Two clusters, two challenges
10/15/2024 | Maximilian Dorzweiler
The first (sub)challange of the day began early at Zurich HB, where we boarded the train to Lugano after nearly having one group member miss it. Luckily though, everybody made it, albeit, some a little tired. As always, though, the scenic train ride didn’t disappoint and 3 hours went by like a breeze.
Finally at CSCS, we first met with Hussein (a HPC mastermind who works at CSCS and mentors) who laid out the game plan for the day. It consisted of two tasks:
- Reassemble the competition cluster that just arrived back form ISC24
- Merge our
piora
andracklette
clusters together
We wasted no time and got straight to work on the first task. Off in the warehouse part of the building, there was our ISC cluster, still shelled in its wooden transportation crate. After having freed the cluster from its wooden encasement, we now had to reassemble the nodes. Since some were kindly lended by E4, we had to repackage those and prepare them for shipping. Before doing that though, we took our chance to peek into the (very expensive) nodes to marvel at their complexity and remove some hardware components that belonged to CSCS.
Having successfully completed our first task of the day we treated ourselves to some lunch at a
local Pizzeria with authentic Ticino Pizza and a great view on the surrounding hills.
There was no time to bask though, as the most important task still awaited us.

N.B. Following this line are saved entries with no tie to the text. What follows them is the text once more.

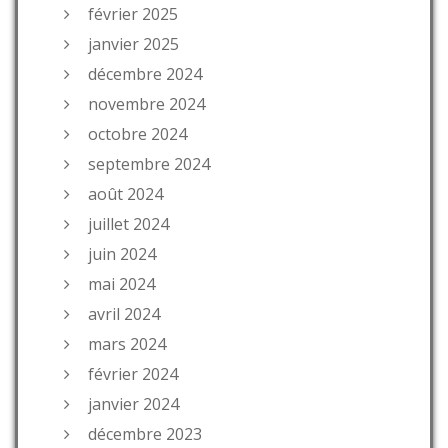
février 2025
janvier 2025
décembre 2024
novembre 2024
octobre 2024
septembre 2024
août 2024
juillet 2024
juin 2024
mai 2024
avril 2024
mars 2024
février 2024
janvier 2024
décembre 2023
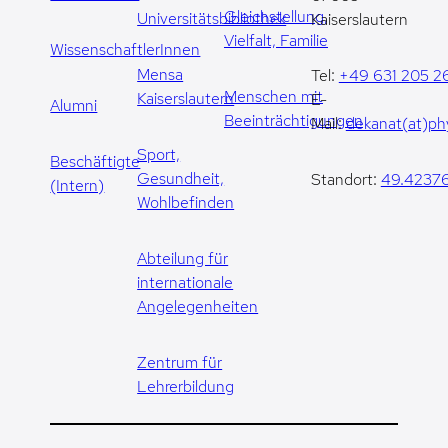
Gleichstellung,
Universitätsbibliothek
Kaiserslautern
Vielfalt, Familie
WissenschaftlerInnen
Mensa
Tel:
+49 631 205 2
Menschen mit
Kaiserslautern
E-
Alumni
Beeinträchtigungen
Mail:
dekanat(at)phy
Sport,
Beschäftigte
Gesundheit,
Standort:
49.42376
(Intern)
Wohlbefinden
Abteilung für
internationale
Angelegenheiten
Zentrum für
Lehrerbildung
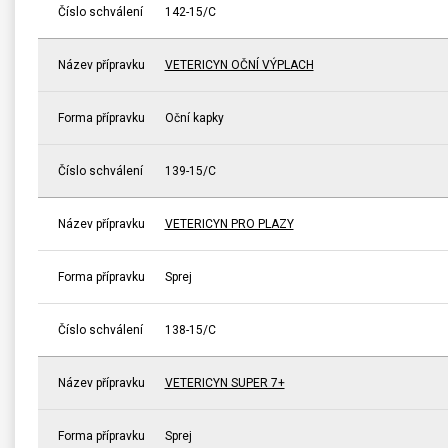
Číslo schválení
142-15/C
Název přípravku
VETERICYN OČNÍ VÝPLACH
Forma přípravku
Oční kapky
Číslo schválení
139-15/C
Název přípravku
VETERICYN PRO PLAZY
Forma přípravku
Sprej
Číslo schválení
138-15/C
Název přípravku
VETERICYN SUPER 7+
Forma přípravku
Sprej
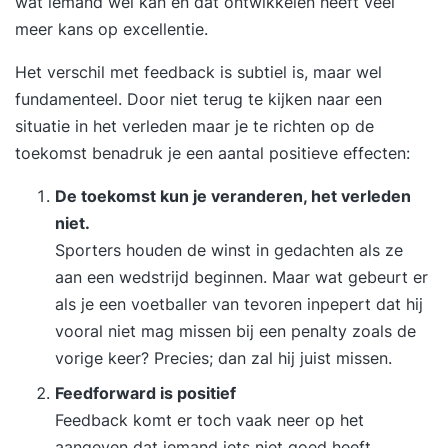
wat iemand wel kan en dat ontwikkelen heeft veel
meer kans op excellentie.
Het verschil met feedback is subtiel is, maar wel
fundamenteel. Door niet terug te kijken naar een
situatie in het verleden maar je te richten op de
toekomst benadruk je een aantal positieve effecten:
De toekomst kun je veranderen, het verleden
niet.
Sporters houden de winst in gedachten als ze
aan een wedstrijd beginnen. Maar wat gebeurt er
als je een voetballer van tevoren inpepert dat hij
vooral niet mag missen bij een penalty zoals de
vorige keer? Precies; dan zal hij juist missen.
Feedforward is positief
Feedback komt er toch vaak neer op het
aangeven dat iemand iets niet goed heeft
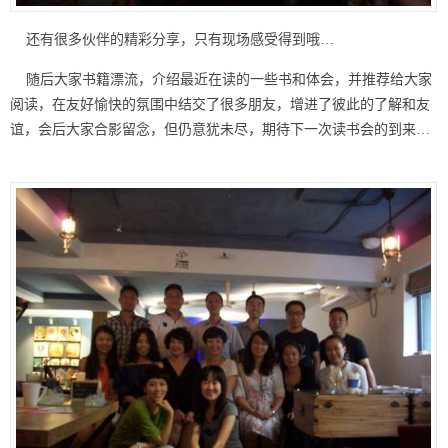
还有很多伙伴的精彩分享，只有现场感受得到哦…
随后大家书籍漂流，介绍最近在读的一些书和体会，并推荐给大家
阅读，在友好愉快的氛围中结交了很多朋友，增进了彼此的了解和友
谊，会后大家合影留念，但仍意犹未尽，期待下一次读书会的到来…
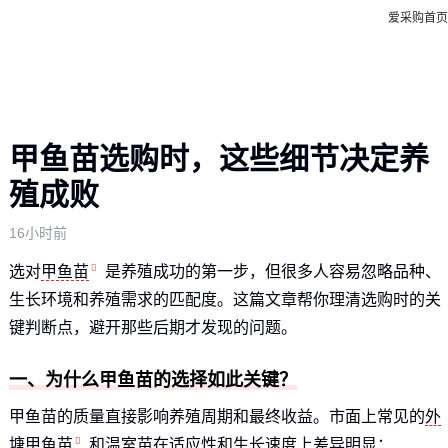
爱采购首页
甲鱼苗选购时，这些细节决定养
殖成败
16小时前
选对
甲鱼苗
是养殖成功的第一步，但很多人容易忽略品种、
生长环境和养殖需求的匹配度。这篇文章帮你理清选购时的关
键判断点，避开那些后期才发现的问题。
一、为什么甲鱼苗的选择如此关键？
甲鱼苗的质量直接影响养殖周期和最终收益。市面上常见的
外
塘甲鱼苗
和温室苗在适应性和生长速度上差异明显：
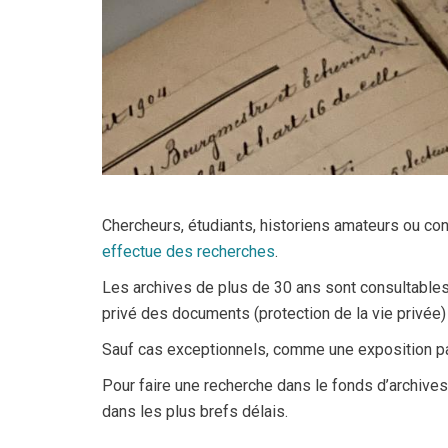
Chercheurs, étudiants, historiens amateurs ou con
effectue des recherches
.
Les archives de plus de 30 ans sont consultables, e
privé des documents (protection de la vie privée)
Sauf cas exceptionnels, comme une exposition pa
Pour faire une recherche dans le fonds d’archives
dans les plus brefs délais.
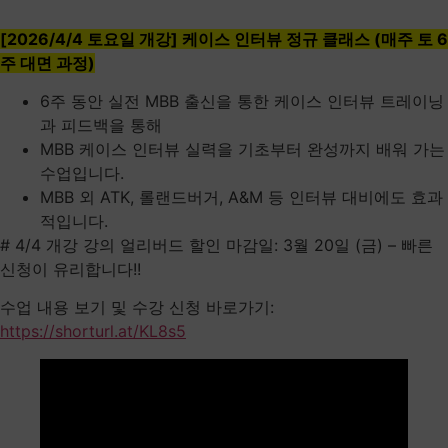
[2026/4/4 토요일 개강] 케이스 인터뷰 정규 클래스 (매주 토 6
주 대면 과정)
6주 동안 실전 MBB 출신을 통한 케이스 인터뷰 트레이닝
과 피드백을 통해
MBB 케이스 인터뷰 실력을 기초부터 완성까지 배워 가는
수업입니다.
MBB 외 ATK, 롤랜드버거, A&M 등 인터뷰 대비에도 효과
적입니다.
# 4/4 개강 강의 얼리버드 할인 마감일: 3월 20일 (금) – 빠른
신청이 유리합니다!!
수업 내용 보기 및 수강 신청 바로가기:
https://shorturl.at/KL8s5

Therefore, back at
CSCS, we first got to work putting some nodes from our competition cluster back into our
stationary cluster in the server room. Thereafter, we rewired the InfiniBand and Ethernet
connections between the nodes of piora
to be able to connect to the nodes of the racklette
cluster. Now, all there was left to do, was to install an updated version of Rocky Linux on the piora
cluster and
configure it to accommodate for the new changes. This, however, turned into quite a challenge which we intitally blamed on corrupted downloads or faulty USB drives. Only after an extended time of debugging, we came to the conclusion that the issue might potentially be related to the different processor architectures of our clusters...
But the issues didn’t stop there. Coincidentally, upon returning home, we noticed that the train’s display system had some technical problems itself, albeit Windows related. Nevertheless, everyone returned home safe and happy with the progress we made.